Drew Melton is a graphic designer based out of Grand Rapids, MI. He specializes in print design and is constantly fiddling (and failing) with letters. He started a company called justlucky that collaborates with clients and designers all over the country. In addition to justlucky, Drew also runs The Phraseology Project which turns common phrases into gorgeous prints.
Tell me a little bit about yourself, your background in design and about The Phraseology Project. When did you start designing?
I started designing when I was 15 years old. I had picked up a book from the library on building your own websites with HTML. Quite quickly I discovered that it might be nice to have some graphic elements in my websites and since I was the only graphic designer I knew, I picked up a copy of Photoshop and started playing.
From there I picked up an internship at a local web design company in Holland, MI, designing and coding websites. That heavily impacted my decision to take my design career further by going to Kendall College of Art and Design in Grand Rapids, MI. The experience was great for me but I quickly became bored with the class regiment which often lacked real life experience that I was getting at another internship. So in my Junior year of college, with no money or real resources I dropped out and started justlucky because that’s exactly how I felt, just lucky.
Since then justlucky has been my only source of income and I haven’t looked back. It has given me the freedom to fail (a lot) and collaborate with a whole variety of talent. Some days are really hard of course but I wouldn’t trade it for the world.
2. Everyone involved in the Phraseology Project is based in Grand Rapids, MI. Is there a design community up there? What kind of work is coming out of the northern midwest?
The community up here is extremely supportive. Grand Rapids is a fairly small city of around 200,000 people so the cost of living is low and it isn’t hard to become a part of the community quickly which has been great for myself and many of the young designers who are itching to make their mark.
3. You do some incredible lettering, take me through your design process when you sketch things that will later become your prints.
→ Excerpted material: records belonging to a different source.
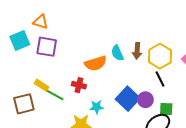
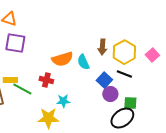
cyan semicircle: (117, 53) -> (83, 62), moved
black line: (160, 79) -> (124, 74), turned -42
yellow rectangle: (42, 85) -> (10, 80), turned -32
blue square: (128, 99) -> (104, 80), moved, size x0.7

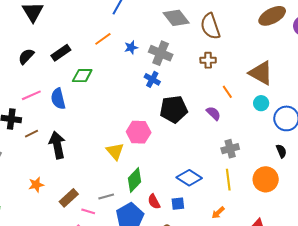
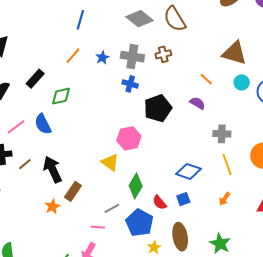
brown cross: (208, 60) -> (163, 54), moved
gray cross: (230, 149) -> (222, 134), turned 30
orange star: (36, 185) -> (52, 207), moved
brown rectangle: (69, 198) -> (73, 191), moved

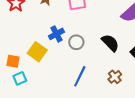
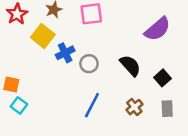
yellow square: (37, 52) -> (43, 36), moved
cyan square: (20, 78) -> (19, 105), turned -32

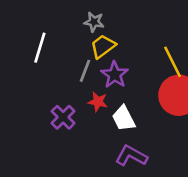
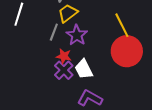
purple cross: (63, 117) -> (64, 70), moved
Haha, oh boy. Well, my process is kind of like this…Make a lot of work and something good will happen. A lot of times I end up cherry picking a phrase from the submission database (currently holding over 16,000 submissions!) because I have a fun idea or because I love the phrase or something. Then I start sketching it pretty quick. Sometimes I’ll go through my small library of type books but otherwise I have found that I make the most progress by really sinking my teeth into the phrase pretty quickly. You learn a lot by just trying to draw something over and over. Things just start to pop out and details that you weren’t paying attention to before become pretty clear.
I am big on getting a really detailed sketch together before I even touch a computer but once I am happy with the sketch. I scan it into the computer and layout my illustrator file right over top of it and get to work. I take the file straight from illustrator to the site as soon as possible in order to keep my work moving. Otherwise I get stuck thinking about a piece and nit-picking it to pieces.
4. You have 10 prints up right now in the store of The Phraseology Project, most are done in pretty limited batches. Do you have any plans to add more prints and phrases?
Well, funny you should ask. I am working with a new printer (soon to be revealed) to get some additional prints together by the end of August as well as a t-shirt design that will help support a local, after school art program for high-schoolers. It should be pretty exciting in the near future!
5. What’s one thing you’d want someone who has never seen your work before to know about you?
That I’m totally not a “natural” talent in my own opinion. I am very opinionated and I work my ass off on just about every piece that you see on my sites. It’s not magic I just work hard. Anyone could do what I do if they really wanted and I hope people use my work to do better work in the future. I feel like I got a little off topic there, haha.